There’s a queue out in front, but also there’s a lovely woman named
Sophie who takes care of us and offers to show us around. Actually,
no, we’d rather stumble in by ourselves, cameras in hand. Find what
we will, see what there is. First off, it’s big.
Fabric is one
of those old meatpacking buildings. Where the meat was stored.

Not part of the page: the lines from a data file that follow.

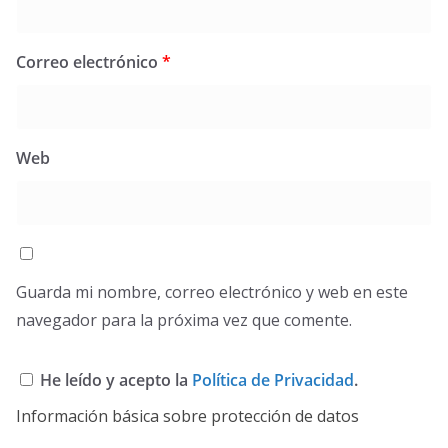
Correo electrónico
*
Web
Guarda mi nombre, correo electrónico y web en este
navegador para la próxima vez que comente.
He leído y acepto la
Política de Privacidad
.
Información básica sobre protección de datos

Perfect: meat in an earlier life, and now meat again.
It’s only past
midnight and the boyz are pouring in. Funny how it is that boyz
around the world know exactly when to arrive: en masse. There are
wide staircases and long paneled halls, and everything very clean
and well-managed. Still, it could be confusing; you might wish for
a road map. We’re standing at the base of two staircases, wondering
which one to take and this girl says, “You don’t wanna go up there,
honeys. That’s the straight room.” Which is a relative term here
on this island of hedonists…
Huge sets of
double doors lead into the three various rooms, and thereafter, we
follow a labyrinthine series of curved stairwells and hallways lined
with lounges and beds and low lighting and lasers and up a staircase
to a balcony where the sweetness of marijuana is thick and where we
overlook the main room which is where the boyz have congregated.
There’s a dancing silhouette, a kind of Keith Haring figure, which
is the club’s icon, and he’s everywhere, in black light and yellow,
and on video screens and painted on the walls: a kind of reminder as
to what we’re all here for. Dance, fools, dance. Posted around the
club is a schedule with the lists of deejays, a total of eight
different deejays doing two-hour sets in the three rooms. As well
as live visuals and live percussion and--
Then there’s the crowd. Young and happy, celebratory and giddy.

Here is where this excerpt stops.